Confcommercio: l'entità delle variazioni appare troppo contenuta e insufficiente a garantire una significativa ripresa dei livelli di consumo delle famiglie

L'indicatore dei consumi di Confcommercio ad agosto registra una lieve crescita rispetto al precedente mese di luglio (+0,1%) e un calo dello 0,1% rispetto ad agosto dell'anno scorso.

I consumi degli italiani rimangono comunque sotto i minimi di un anno fa:

L'osservazione di tre consecutive variazioni congiunturali positive, pur rappresentando un indubbio segnale di miglioramento che non può essere trascurato, non permette, comunque, una lettura ottimistica della situazione attuale.

Confcommercio spiega che:

l'entità delle variazioni appare troppo contenuta e insufficiente a garantire una significativa ripresa dei livelli di consumo delle famiglie che restano ancora al di sotto dei valori minimi dello scorso anno (le variazioni tendenziali dei primi otto mesi del 2014 sono tutte negative)

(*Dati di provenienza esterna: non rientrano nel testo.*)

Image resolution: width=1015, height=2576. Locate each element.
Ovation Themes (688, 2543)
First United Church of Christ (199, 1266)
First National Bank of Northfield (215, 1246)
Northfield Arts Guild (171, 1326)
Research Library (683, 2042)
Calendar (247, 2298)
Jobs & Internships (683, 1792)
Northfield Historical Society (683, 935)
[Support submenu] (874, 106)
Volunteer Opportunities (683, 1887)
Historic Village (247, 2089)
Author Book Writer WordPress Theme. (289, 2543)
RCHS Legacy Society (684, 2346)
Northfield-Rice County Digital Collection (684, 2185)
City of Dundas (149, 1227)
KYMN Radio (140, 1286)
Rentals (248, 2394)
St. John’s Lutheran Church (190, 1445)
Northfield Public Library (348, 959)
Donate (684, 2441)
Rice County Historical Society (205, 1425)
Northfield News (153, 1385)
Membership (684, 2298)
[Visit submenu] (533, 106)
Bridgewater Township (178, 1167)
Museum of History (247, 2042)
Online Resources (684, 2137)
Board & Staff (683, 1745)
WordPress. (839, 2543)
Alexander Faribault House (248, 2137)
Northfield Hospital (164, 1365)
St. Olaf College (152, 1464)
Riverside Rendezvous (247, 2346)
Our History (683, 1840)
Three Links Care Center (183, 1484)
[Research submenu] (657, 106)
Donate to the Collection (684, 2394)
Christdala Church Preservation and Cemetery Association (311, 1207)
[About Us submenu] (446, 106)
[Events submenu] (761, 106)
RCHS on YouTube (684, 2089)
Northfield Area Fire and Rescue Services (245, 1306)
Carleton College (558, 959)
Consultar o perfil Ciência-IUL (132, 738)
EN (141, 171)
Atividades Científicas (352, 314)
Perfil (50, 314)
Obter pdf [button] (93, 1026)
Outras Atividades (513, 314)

Per quanto riguarda il clima di fiducia, quello delle famiglie a settembre appare il leggera ripresa, mentre il sentiment delle imprese continua a denotare aspettative negative: per il secondo mese consecutivo cala la fiducia degli operatori di tutti i settori economici, specie nei servizi di mercato e nel commercio al dettaglio.

Le prospettive di ripresa rimangono molto incerte (l'ultima variazione del Pil italiano prevista per il 2014 dal FMI è pari a -0,2%) quindi anche la produzione industriale, stima Confindustria, a settembre fa segnare una flessione dello 0,2%, dopo il recupero di agosto.

I dati sugli ordinativi all'industria di settembre indicano che permane una sostanziale stagnazione della nostra economia anche nell'ultimo periodo dell'anno. Sul fronte lavoro invece gli occupati sono aumentati di 32mila unità su base congiunturale. I disoccupati sono diminuiti di 82mila unità per un lievissimo calo del tasso di disoccupazione generale al 12,3%, flessione su cui influiscono evidentemente fattori stagionali.

Le medie mobili a tre mesi per il mercato del lavoro evidenziano comunque una tendenza all'aumento degli occupati e una diminuzione dei disoccupati. Le ore di cassa integrazione autorizzate ad agosto si sono ridotte del 14,4%, rispetto all'analogo mese del 2013 e dell'8,5% nel complesso dei primi otto mesi dell'anno. Fa eccezione la componente della cig straordinaria: +74% ad agosto e +25% nel periodo gennaio-agosto.